ANEKA RAGAM KLIEN

ANEKA RAGAM KLIEN

ANEKA RAGAM KLIEN

  1. Klien Suka Rela

Klien suka rela datang kepada konselor atas keinginan sendiri untuk memperoleh informasi atau mencari pemecahan masalah. Secara umum dapat dikenali ciri-ciri klien suka rela sebagai berikut :

  1. Hadir atas kehendak sendiri
  2. Segera dapat menyesuaikan diri dengan konselor
  3. Mudah terbuka, seperti segera mengatakan persoalan
  4. Sungguh-sungguh mengikuti proses konseling
  5. Berusaha meengemukakan sesuatu dengan jelas
  6. Sikap bersahabat mengarapkan bantuan
  7. bersedia mengungkap rahasia walaupun menyakitkan

konselor harus dapat mempelajari kliennya dan tidak dibenarkan untuk berbicara terus menerus dan mendominasi topik pembicaraan berakibat klien suka rela kecewa dan drop out.

  1. Klien Terpaksa

Klien yang datang kepada konselor bukan karena keinginannya sendiri tapi atas dorongan orang lain. Klien terpaksa memiliki karakteristik sebagai berikut :

  1. Besifat tertutup
  2. Enggan berbicara
  3. Curiga terhadap konselor
  4. Kurang bersahabat
  5. menolak secara halus bantuan konselor

strategi yang digunakan untuk menghadapi klien terpaksa adalah mencoba menjelaskan dengan bijak apa yang dimaksud dengan proses konseling yang akan dilakukan.

  1. Klien Enggan

Salah satu bentuk klien enggan adalah klien yang banyak berbicara, pada prinsipnya enggan untuk dibantu. Hanya senang berbicara dengan konselor tanpa penyelesaian masalah, atau klien yang diam saja.

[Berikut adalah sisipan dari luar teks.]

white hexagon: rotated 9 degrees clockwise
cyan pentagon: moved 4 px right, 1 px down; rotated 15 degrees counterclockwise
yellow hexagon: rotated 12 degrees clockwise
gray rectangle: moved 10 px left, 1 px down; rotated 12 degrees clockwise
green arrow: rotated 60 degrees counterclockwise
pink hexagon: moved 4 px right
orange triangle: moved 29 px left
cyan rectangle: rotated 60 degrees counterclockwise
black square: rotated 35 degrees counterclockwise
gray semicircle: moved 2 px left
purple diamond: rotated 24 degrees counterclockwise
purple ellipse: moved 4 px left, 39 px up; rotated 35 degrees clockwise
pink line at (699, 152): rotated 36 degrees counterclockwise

Upaya yang dilakukan untuk menghadapi klien semacam ini adalah :

  1. Menyadarkan akan kekeliruannya
  2. memberi kesempatan agar dia dibimbing orang lain atau mencari lawan bicara yang lain.
  1. Klien Bermusuhan / Menentang

Klien terpaksa dan bermasalah dapat menjadi klien yang menentang sifat-sifatnya adalah : (1) Tertutup; (2) Menentang; (3) Bermusuhan; (4) Menolak secara terbuka. Klien terpaksa harus diperlakukan ramah, perlakukan sebaik mungkin tapi tegas dan negosiasi.

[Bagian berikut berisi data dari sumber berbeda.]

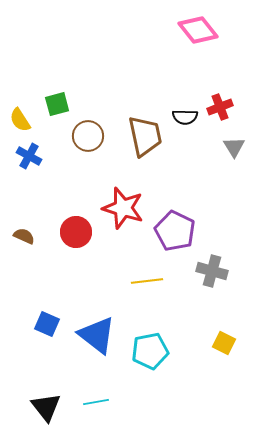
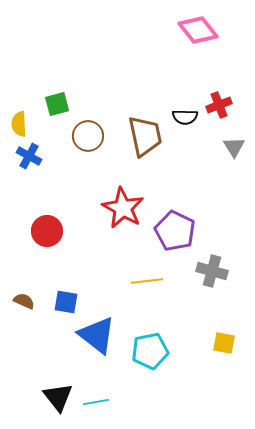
red cross: moved 1 px left, 2 px up
yellow semicircle: moved 1 px left, 4 px down; rotated 30 degrees clockwise
red star: rotated 12 degrees clockwise
red circle: moved 29 px left, 1 px up
brown semicircle: moved 65 px down
blue square: moved 19 px right, 22 px up; rotated 15 degrees counterclockwise
yellow square: rotated 15 degrees counterclockwise
black triangle: moved 12 px right, 10 px up
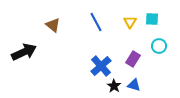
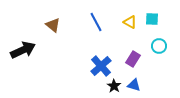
yellow triangle: rotated 32 degrees counterclockwise
black arrow: moved 1 px left, 2 px up
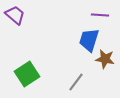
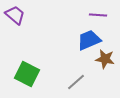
purple line: moved 2 px left
blue trapezoid: rotated 50 degrees clockwise
green square: rotated 30 degrees counterclockwise
gray line: rotated 12 degrees clockwise
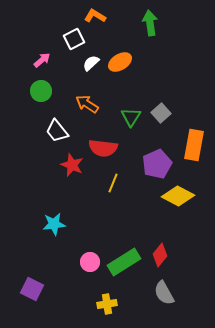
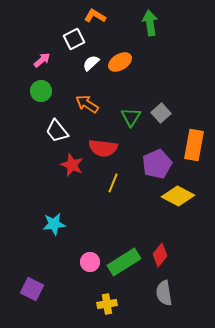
gray semicircle: rotated 20 degrees clockwise
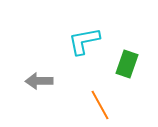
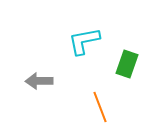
orange line: moved 2 px down; rotated 8 degrees clockwise
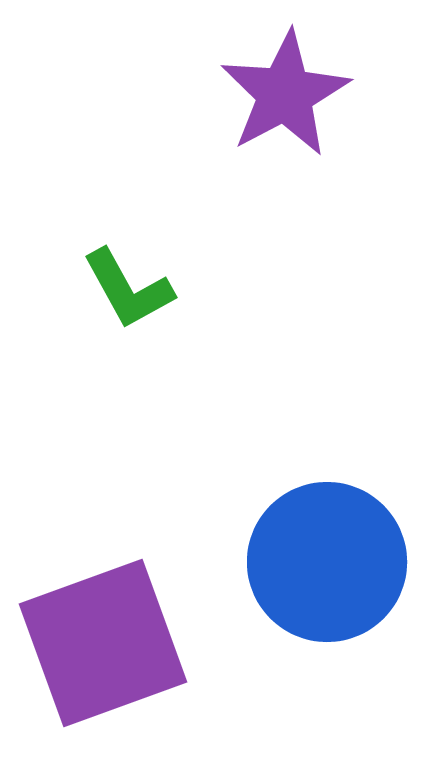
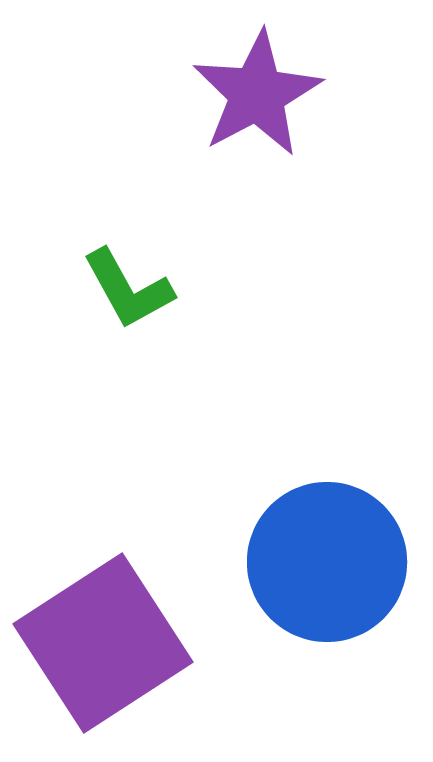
purple star: moved 28 px left
purple square: rotated 13 degrees counterclockwise
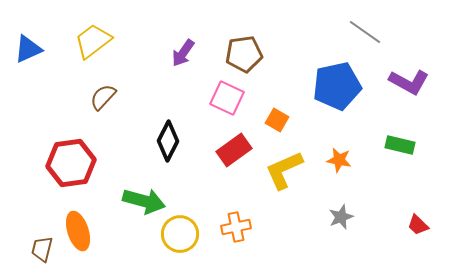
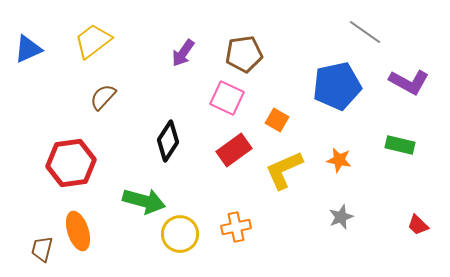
black diamond: rotated 6 degrees clockwise
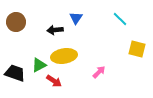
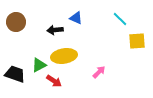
blue triangle: rotated 40 degrees counterclockwise
yellow square: moved 8 px up; rotated 18 degrees counterclockwise
black trapezoid: moved 1 px down
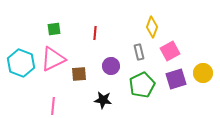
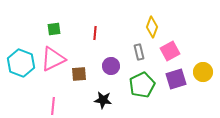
yellow circle: moved 1 px up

Cara-cara efektif menghadapi klien semacam ini adalah :

  1. Ramah, bersahabat, dan empati
  2. Toleransi terhadap perilaku klien yang nampak
  3. Tingkatkan kesabaran menanti saat yang tepat untuk berbicara sesuai bahasa tubuh klien
  4. Memahami keinginan klien yaitu tidak sudi dibimbing
  5. Membuat bentuk negosiasi, kontrak waktu dan penjelasan tentang konseling.